Taking NSAIDs like Aleve and Ibuprofen can cause ulcers without any warning. Even if you religiously eat food when you take them, they can still cause perforations, sore, and ulcers in the digestive tract. Most ulcers, however are caused by stress from H. Pylori bacteria. Unless this bacterium is treated, it will continue to create sores (ulcers) in your digestive tract. Although many ulcers heal on their own, don’t ignore warning signs. Left untreated, ulcers can lead to intestinal bleeding or perforation, or scarring that blocks the passageway from the stomach to the small intestine.

In addition, the presence of H. Pylori bacteria in your body can cause a B12 deficiency if the H. Pylori bacteria damages the parietal cells which produce intrinsic factor required to absorb B12 from your food. In fact, many people suffering from pernicious anemia (severe inability to absorb B12) have the H. Pylori bacteria in their bodies, but it has been undetected as yet.
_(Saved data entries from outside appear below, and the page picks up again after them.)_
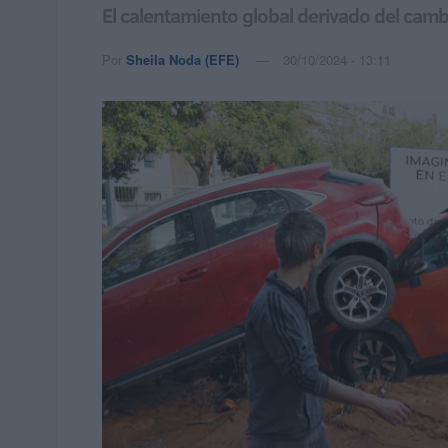
El calentamiento global derivado del camb
Por
Sheila Noda (EFE)
30/10/2024 - 13:11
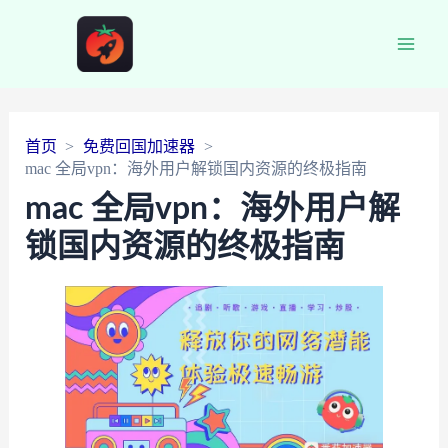
Main
Men
首页
免费回国加速器
mac 全局vpn：海外用户解锁国内资源的终极指南
mac 全局vpn：海外用户解
锁国内资源的终极指南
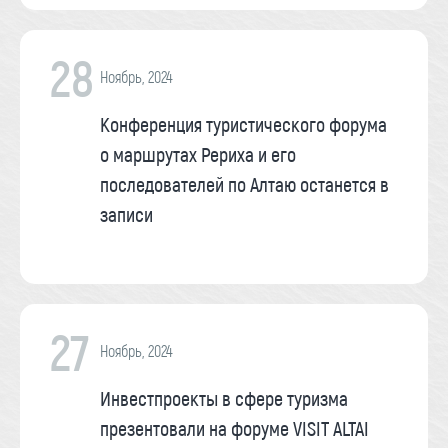
28
Ноябрь, 2024
Конференция туристического форума
о маршрутах Рериха и его
последователей по Алтаю останется в
записи
27
Ноябрь, 2024
Инвестпроекты в сфере туризма
презентовали на форуме VISIT ALTAI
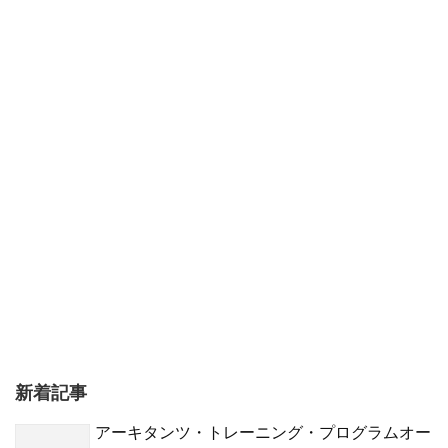
新着記事
アーキタンツ・トレーニング・プログラムオー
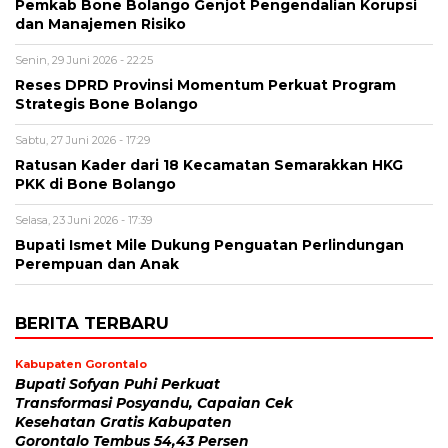
Pemkab Bone Bolango Genjot Pengendalian Korupsi
dan Manajemen Risiko
Senin, 29 Juni 2026 - 22:25
Reses DPRD Provinsi Momentum Perkuat Program
Strategis Bone Bolango
Sabtu, 27 Juni 2026 - 17:29
Ratusan Kader dari 18 Kecamatan Semarakkan HKG
PKK di Bone Bolango
Selasa, 23 Juni 2026 - 17:39
Bupati Ismet Mile Dukung Penguatan Perlindungan
Perempuan dan Anak
BERITA TERBARU
Kabupaten Gorontalo
Bupati Sofyan Puhi Perkuat
Transformasi Posyandu, Capaian Cek
Kesehatan Gratis Kabupaten
Gorontalo Tembus 54,43 Persen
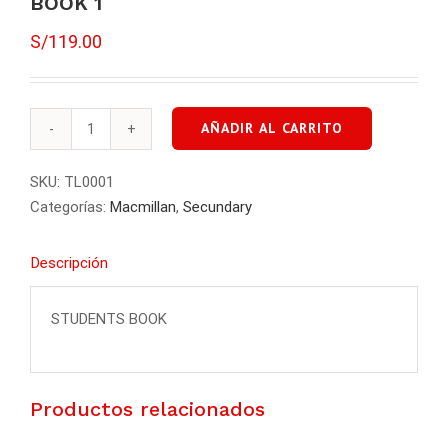
BOOK 1
S/
119.00
AÑADIR AL CARRITO
FRIENDS
CONNECTED
SKU:
TL0001
STUDENTS
Categorías:
Macmillan
,
Secundary
BOOK
1
Descripción
cantidad
STUDENTS BOOK
Productos relacionados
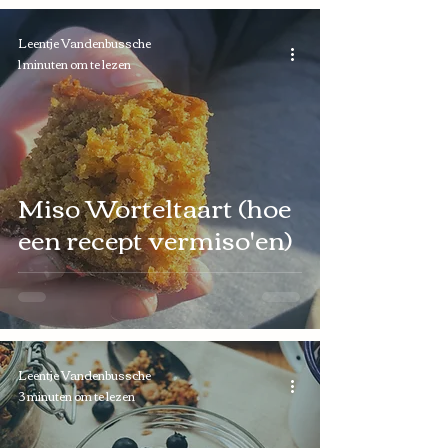
Leentje Vandenbussche
1 minuten om te lezen
Miso Worteltaart (hoe
een recept vermiso'en)
Leentje Vandenbussche
3 minuten om te lezen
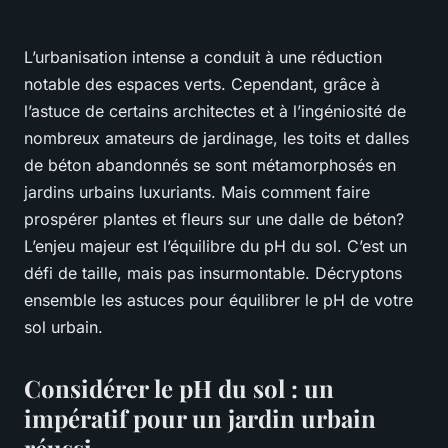
L’urbanisation intense a conduit à une réduction
notable des espaces verts. Cependant, grâce à
l’astuce de certains architectes et à l’ingéniosité de
nombreux amateurs de jardinage, les toits et dalles
de béton abandonnés se sont métamorphosés en
jardins urbains luxuriants. Mais comment faire
prospérer plantes et fleurs sur une dalle de béton?
L’enjeu majeur est l’équilibre du pH du sol. C’est un
défi de taille, mais pas insurmontable. Décryptons
ensemble les astuces pour équilibrer le pH de votre
sol urbain.
Considérer le pH du sol : un
impératif pour un jardin urbain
If left untreated, this bacterium can set up a long-term inflammatory response in the body. Italian researchers found a positive link between the presence of H. Pylori and ultimately contracting heart disease. So grabbing a pack of Zantac (or any other acid reducer) to eliminate heartburn or treat a gnawing pain in your stomach is a dangerous game of Russian roulette.

If you are regularly taking acid reducing medications, you won’t be absorbing the nutrients from your food that are necessary for your health! Acid isn’t the problem! If you are taking NSAIDs, you must stop or at least slow down. You aren’t doing your stomach any favors. If you only take them occasionally, but still have ulcer issues, then you probably have the H. Pylori bacteria messing things up inside. Even deeper than that; why is that bacteria in there in the first place? Usually it is as a result of an intestinal imbalance or overgrowth. That is where you must start treating your ulcer—at the root of the intestinal imbalance.

1 Drink 12 glasses of filtered water every single day.

2 Stop drinking all milk, juice, and coffee.

3 Take a good quality probiotic every day.

4 Stop all sugar until the problem gets better (sodas, sweet tea, processed foods, cereals).

5 Take vitamin C regularly as it destroys the H. Pylori bacteria.